Directions
Print the records below verbatim.

Dataset extract

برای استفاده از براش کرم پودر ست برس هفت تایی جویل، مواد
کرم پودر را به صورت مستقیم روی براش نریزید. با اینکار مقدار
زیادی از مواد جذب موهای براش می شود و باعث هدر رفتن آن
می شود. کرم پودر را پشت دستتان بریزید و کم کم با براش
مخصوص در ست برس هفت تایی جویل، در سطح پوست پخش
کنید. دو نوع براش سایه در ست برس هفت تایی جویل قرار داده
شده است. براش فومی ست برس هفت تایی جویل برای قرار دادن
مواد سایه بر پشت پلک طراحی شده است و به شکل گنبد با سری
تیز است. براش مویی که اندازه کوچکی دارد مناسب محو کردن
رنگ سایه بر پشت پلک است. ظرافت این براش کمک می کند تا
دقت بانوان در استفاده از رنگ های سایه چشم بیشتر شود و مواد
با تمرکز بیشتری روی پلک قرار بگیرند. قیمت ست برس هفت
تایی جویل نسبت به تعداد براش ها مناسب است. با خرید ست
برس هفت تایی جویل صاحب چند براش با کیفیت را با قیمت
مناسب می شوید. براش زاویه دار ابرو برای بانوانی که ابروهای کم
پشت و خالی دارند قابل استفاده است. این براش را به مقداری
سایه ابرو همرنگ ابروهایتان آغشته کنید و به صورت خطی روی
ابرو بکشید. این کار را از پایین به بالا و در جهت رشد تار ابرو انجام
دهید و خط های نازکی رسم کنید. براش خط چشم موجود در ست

Solution
برای استفاده از براش کرم پودر ست برس هفت تایی جویل، مواد
کرم پودر را به صورت مستقیم روی براش نریزید. با اینکار مقدار
زیادی از مواد جذب موهای براش می شود و باعث هدر رفتن آن
می شود. کرم پودر را پشت دستتان بریزید و کم کم با براش
مخصوص در ست برس هفت تایی جویل، در سطح پوست پخش
کنید. دو نوع براش سایه در ست برس هفت تایی جویل قرار داده
شده است. براش فومی ست برس هفت تایی جویل برای قرار دادن
مواد سایه بر پشت پلک طراحی شده است و به شکل گنبد با سری
تیز است. براش مویی که اندازه کوچکی دارد مناسب محو کردن
رنگ سایه بر پشت پلک است. ظرافت این براش کمک می کند تا
دقت بانوان در استفاده از رنگ های سایه چشم بیشتر شود و مواد
با تمرکز بیشتری روی پلک قرار بگیرند. قیمت ست برس هفت
تایی جویل نسبت به تعداد براش ها مناسب است. با خرید ست
برس هفت تایی جویل صاحب چند براش با کیفیت را با قیمت
مناسب می شوید. براش زاویه دار ابرو برای بانوانی که ابروهای کم
پشت و خالی دارند قابل استفاده است. این براش را به مقداری
سایه ابرو همرنگ ابروهایتان آغشته کنید و به صورت خطی روی
ابرو بکشید. این کار را از پایین به بالا و در جهت رشد تار ابرو انجام
دهید و خط های نازکی رسم کنید. براش خط چشم موجود در ست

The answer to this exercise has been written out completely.